Given entries:
· · · ·
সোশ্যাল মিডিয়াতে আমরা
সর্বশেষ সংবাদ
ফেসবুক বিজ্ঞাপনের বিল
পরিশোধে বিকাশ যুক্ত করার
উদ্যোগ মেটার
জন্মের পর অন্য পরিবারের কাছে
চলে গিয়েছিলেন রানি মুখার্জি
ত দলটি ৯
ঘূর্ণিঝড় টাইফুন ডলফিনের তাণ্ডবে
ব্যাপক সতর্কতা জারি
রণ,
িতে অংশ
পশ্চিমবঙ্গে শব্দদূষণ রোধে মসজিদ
· · · ·
The task:
Having looked over the entries above, reproduce all of them exactly.

Output for this exercise:
সোশ্যাল মিডিয়াতে আমরা
সর্বশেষ সংবাদ
ফেসবুক বিজ্ঞাপনের বিল
পরিশোধে বিকাশ যুক্ত করার
উদ্যোগ মেটার
জন্মের পর অন্য পরিবারের কাছে
চলে গিয়েছিলেন রানি মুখার্জি
ত দলটি ৯
ঘূর্ণিঝড় টাইফুন ডলফিনের তাণ্ডবে
ব্যাপক সতর্কতা জারি
রণ,
িতে অংশ
পশ্চিমবঙ্গে শব্দদূষণ রোধে মসজিদ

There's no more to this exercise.